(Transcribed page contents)
------------

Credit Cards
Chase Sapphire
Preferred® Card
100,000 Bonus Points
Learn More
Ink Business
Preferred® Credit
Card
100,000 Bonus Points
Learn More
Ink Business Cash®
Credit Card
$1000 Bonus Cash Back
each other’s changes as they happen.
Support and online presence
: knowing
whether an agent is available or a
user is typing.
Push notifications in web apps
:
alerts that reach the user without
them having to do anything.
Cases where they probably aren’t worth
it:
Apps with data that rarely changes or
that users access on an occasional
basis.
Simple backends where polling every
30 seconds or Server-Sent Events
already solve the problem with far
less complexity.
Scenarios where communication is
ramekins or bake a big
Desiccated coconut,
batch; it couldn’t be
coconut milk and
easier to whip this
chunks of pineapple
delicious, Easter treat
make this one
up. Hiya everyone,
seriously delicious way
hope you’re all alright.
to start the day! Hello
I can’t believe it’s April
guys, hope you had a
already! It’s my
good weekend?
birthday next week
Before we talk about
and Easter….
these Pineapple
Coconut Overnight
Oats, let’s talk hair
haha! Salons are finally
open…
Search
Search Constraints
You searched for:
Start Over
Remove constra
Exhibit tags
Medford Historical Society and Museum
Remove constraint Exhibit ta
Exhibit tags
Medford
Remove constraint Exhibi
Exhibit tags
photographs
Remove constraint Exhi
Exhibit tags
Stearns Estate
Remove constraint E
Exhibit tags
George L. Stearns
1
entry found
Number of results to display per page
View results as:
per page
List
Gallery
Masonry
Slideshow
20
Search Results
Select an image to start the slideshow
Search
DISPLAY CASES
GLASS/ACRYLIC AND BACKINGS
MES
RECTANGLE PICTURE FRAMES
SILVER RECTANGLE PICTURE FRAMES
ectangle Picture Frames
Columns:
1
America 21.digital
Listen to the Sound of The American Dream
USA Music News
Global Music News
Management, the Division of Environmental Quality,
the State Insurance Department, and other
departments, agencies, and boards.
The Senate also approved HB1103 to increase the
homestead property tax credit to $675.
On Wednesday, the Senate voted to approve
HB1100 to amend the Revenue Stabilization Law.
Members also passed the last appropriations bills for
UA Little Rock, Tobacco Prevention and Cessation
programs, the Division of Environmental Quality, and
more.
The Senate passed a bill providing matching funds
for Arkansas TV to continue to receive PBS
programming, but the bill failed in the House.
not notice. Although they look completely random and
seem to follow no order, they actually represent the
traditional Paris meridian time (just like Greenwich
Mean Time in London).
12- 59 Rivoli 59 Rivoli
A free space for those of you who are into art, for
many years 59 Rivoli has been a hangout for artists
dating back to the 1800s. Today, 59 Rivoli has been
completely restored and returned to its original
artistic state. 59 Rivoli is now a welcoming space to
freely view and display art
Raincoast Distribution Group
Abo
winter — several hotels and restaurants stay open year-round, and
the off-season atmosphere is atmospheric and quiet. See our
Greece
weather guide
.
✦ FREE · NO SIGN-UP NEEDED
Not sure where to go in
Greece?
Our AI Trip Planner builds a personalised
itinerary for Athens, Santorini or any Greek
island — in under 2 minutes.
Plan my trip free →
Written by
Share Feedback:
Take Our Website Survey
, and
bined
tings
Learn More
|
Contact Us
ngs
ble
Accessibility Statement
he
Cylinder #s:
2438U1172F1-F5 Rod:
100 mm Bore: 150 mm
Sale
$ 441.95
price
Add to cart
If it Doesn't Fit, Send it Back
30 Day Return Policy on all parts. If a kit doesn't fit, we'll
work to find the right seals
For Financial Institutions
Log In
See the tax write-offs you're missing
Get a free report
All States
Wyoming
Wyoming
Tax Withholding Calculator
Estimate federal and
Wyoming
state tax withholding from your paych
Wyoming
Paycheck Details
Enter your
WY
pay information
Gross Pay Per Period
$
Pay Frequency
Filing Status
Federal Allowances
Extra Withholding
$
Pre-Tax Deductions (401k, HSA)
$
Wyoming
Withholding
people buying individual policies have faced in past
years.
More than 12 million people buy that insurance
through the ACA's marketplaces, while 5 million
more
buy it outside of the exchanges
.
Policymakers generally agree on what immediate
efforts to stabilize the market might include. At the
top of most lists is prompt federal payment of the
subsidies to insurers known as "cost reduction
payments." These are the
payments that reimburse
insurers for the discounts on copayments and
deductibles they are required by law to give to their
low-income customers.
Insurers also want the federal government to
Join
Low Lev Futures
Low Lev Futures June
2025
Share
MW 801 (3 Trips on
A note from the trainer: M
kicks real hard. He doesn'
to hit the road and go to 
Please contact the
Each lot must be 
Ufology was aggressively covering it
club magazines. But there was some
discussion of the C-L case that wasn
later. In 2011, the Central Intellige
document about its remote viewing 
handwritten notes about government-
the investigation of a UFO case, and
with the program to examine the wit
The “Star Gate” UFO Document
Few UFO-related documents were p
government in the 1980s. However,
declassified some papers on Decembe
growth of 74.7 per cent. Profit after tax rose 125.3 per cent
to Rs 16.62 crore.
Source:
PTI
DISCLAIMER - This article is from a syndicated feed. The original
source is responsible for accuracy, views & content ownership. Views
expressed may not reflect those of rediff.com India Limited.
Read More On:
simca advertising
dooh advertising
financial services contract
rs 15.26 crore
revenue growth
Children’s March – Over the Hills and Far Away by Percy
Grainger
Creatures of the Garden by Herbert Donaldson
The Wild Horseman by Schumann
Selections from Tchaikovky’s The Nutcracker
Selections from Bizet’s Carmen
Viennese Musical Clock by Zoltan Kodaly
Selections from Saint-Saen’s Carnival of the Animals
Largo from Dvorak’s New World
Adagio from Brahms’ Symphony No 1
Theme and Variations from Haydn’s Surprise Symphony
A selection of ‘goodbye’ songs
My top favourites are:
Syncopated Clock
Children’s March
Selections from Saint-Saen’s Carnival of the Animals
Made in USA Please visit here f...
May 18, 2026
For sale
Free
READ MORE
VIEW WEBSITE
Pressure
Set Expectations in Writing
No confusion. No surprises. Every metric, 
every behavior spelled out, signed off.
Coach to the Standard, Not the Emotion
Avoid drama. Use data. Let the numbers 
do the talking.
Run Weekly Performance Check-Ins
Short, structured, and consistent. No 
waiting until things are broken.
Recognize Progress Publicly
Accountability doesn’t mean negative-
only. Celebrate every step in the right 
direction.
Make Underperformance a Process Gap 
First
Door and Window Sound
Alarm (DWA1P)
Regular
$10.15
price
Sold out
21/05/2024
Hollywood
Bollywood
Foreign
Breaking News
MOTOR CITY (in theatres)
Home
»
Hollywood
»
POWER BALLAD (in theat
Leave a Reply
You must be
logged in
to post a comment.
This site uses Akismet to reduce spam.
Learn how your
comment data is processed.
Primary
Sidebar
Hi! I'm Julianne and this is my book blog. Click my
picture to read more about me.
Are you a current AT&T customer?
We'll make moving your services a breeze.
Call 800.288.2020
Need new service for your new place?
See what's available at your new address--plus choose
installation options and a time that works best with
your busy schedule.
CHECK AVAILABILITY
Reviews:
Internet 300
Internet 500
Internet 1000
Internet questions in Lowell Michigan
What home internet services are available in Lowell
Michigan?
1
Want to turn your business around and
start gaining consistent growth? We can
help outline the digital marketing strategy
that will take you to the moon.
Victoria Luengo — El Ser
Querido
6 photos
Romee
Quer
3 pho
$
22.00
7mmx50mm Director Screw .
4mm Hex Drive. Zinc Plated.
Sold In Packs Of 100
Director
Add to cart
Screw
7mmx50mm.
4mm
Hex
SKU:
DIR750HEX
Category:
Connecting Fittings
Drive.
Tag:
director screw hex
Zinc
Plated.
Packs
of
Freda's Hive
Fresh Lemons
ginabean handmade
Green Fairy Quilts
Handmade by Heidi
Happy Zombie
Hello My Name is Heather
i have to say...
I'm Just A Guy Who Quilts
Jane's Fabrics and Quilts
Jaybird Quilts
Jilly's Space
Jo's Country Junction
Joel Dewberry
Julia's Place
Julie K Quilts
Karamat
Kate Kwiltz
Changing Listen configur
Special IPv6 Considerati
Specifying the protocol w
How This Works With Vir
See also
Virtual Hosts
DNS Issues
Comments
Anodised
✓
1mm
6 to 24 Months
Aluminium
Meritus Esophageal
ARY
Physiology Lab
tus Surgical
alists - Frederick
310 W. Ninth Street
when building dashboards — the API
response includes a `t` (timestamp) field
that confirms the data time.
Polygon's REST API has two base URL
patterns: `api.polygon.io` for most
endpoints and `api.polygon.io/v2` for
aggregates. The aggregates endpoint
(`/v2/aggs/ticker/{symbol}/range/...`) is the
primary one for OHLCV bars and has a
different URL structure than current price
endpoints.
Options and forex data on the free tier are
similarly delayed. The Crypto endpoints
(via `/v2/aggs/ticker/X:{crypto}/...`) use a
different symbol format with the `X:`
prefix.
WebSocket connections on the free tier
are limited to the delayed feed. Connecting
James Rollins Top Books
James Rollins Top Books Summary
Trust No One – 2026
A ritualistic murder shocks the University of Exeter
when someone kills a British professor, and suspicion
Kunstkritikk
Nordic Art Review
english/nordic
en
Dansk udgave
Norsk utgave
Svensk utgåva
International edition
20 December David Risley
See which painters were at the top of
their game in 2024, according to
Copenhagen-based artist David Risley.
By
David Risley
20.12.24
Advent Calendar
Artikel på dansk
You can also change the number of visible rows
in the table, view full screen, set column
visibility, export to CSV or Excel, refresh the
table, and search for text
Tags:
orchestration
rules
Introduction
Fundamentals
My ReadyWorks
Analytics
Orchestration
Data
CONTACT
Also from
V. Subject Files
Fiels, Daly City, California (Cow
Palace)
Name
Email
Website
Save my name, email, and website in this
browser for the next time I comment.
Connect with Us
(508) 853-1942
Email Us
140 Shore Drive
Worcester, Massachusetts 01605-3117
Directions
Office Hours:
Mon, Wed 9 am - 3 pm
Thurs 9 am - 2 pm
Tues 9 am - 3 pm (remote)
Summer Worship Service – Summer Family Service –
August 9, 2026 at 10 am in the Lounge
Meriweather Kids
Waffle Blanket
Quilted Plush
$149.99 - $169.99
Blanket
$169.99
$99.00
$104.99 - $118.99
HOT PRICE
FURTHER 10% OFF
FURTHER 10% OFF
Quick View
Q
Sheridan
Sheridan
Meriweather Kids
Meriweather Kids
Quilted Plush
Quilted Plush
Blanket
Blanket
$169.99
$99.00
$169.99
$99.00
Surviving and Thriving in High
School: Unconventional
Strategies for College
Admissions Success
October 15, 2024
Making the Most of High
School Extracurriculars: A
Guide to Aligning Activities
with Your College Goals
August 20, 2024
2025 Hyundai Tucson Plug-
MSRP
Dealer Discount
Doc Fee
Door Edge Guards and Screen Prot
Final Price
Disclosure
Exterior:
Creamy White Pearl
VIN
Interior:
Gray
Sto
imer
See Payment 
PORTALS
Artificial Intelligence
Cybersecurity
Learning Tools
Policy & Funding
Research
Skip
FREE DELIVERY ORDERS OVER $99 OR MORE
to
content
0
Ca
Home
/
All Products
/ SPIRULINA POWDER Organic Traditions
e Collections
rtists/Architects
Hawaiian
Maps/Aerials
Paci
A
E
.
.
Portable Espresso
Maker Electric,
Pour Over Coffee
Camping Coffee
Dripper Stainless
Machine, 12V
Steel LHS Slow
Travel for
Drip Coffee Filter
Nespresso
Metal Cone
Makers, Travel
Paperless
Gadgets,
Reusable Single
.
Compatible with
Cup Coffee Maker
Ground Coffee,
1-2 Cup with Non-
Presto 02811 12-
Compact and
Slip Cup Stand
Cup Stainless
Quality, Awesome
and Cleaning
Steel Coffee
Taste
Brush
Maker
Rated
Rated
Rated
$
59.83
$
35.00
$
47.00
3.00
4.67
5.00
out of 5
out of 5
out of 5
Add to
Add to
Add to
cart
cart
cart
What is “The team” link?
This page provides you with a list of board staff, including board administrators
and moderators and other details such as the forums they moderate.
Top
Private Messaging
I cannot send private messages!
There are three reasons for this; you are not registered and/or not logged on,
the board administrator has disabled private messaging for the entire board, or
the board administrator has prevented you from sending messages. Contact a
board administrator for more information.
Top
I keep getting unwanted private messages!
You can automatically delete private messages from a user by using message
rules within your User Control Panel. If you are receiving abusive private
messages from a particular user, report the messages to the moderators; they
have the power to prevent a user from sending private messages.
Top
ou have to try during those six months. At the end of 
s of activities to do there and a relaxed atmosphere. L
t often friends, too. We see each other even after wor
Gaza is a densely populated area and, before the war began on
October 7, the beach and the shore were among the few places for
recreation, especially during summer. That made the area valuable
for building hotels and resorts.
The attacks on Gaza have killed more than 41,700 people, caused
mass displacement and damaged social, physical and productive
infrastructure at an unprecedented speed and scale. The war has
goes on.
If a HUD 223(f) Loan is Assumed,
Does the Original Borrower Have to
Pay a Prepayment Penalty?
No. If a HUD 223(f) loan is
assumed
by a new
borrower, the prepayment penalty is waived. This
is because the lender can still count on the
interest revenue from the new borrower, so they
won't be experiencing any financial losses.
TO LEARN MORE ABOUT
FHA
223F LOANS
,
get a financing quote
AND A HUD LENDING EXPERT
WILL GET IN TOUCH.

------------

Assigned task
Show every line above where "endpoints" is found.

Solution to this exercise
endpoints and `api.polygon.io/v2` for
endpoints.
similarly delayed. The Crypto endpoints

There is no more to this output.